## PROBLEM DESCRIPTION
Starting from the line containing "Image resolution: width=1465", write out the rest of the entries exactly, through the final line, including nothing else.

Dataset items
──────────────────────────────
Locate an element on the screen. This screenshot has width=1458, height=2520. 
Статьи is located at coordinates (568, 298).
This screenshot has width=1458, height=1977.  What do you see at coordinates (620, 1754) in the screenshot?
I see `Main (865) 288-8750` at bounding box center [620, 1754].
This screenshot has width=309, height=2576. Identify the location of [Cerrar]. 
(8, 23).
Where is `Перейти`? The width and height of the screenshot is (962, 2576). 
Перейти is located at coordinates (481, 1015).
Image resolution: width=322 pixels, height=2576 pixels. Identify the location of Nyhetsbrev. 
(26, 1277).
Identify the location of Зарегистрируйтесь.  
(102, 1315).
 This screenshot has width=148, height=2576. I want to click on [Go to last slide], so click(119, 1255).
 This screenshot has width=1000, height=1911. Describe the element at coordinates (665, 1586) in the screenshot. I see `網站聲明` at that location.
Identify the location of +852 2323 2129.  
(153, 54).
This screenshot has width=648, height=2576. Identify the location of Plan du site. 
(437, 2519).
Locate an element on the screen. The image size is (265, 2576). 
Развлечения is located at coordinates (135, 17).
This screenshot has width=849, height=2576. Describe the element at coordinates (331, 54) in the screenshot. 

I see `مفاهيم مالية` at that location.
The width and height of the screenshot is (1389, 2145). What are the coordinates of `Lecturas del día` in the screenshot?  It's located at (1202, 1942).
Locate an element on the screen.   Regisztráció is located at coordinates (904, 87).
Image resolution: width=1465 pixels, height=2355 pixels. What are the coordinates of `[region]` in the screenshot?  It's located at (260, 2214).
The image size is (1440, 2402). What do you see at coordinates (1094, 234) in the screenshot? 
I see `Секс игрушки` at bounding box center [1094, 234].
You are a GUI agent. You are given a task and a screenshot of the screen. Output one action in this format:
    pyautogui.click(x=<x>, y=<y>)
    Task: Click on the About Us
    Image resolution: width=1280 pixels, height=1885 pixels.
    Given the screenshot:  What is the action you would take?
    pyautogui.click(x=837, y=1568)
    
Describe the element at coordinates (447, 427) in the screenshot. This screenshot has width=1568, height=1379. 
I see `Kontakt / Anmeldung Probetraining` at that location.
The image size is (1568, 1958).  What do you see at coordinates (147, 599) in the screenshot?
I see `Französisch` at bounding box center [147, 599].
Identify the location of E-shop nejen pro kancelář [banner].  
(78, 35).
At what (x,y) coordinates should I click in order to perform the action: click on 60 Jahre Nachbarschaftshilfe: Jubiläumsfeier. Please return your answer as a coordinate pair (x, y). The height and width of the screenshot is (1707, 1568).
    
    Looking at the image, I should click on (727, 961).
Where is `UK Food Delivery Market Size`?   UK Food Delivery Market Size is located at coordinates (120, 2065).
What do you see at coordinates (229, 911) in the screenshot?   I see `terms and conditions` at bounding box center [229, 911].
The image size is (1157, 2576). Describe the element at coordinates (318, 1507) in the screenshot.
──────────────────────────────
## OUTPUT BELOW
Image resolution: width=1465 pixels, height=2355 pixels. What are the coordinates of `[region]` in the screenshot?  It's located at (260, 2214).
The image size is (1440, 2402). What do you see at coordinates (1094, 234) in the screenshot? 
I see `Секс игрушки` at bounding box center [1094, 234].
You are a GUI agent. You are given a task and a screenshot of the screen. Output one action in this format:
    pyautogui.click(x=<x>, y=<y>)
    Task: Click on the About Us
    Image resolution: width=1280 pixels, height=1885 pixels.
    Given the screenshot:  What is the action you would take?
    pyautogui.click(x=837, y=1568)
    
Describe the element at coordinates (447, 427) in the screenshot. This screenshot has width=1568, height=1379. 
I see `Kontakt / Anmeldung Probetraining` at that location.
The image size is (1568, 1958).  What do you see at coordinates (147, 599) in the screenshot?
I see `Französisch` at bounding box center [147, 599].
Identify the location of E-shop nejen pro kancelář [banner].  
(78, 35).
At what (x,y) coordinates should I click in order to perform the action: click on 60 Jahre Nachbarschaftshilfe: Jubiläumsfeier. Please return your answer as a coordinate pair (x, y). The height and width of the screenshot is (1707, 1568).
    
    Looking at the image, I should click on (727, 961).
Where is `UK Food Delivery Market Size`?   UK Food Delivery Market Size is located at coordinates (120, 2065).
What do you see at coordinates (229, 911) in the screenshot?   I see `terms and conditions` at bounding box center [229, 911].
The image size is (1157, 2576). Describe the element at coordinates (318, 1507) in the screenshot.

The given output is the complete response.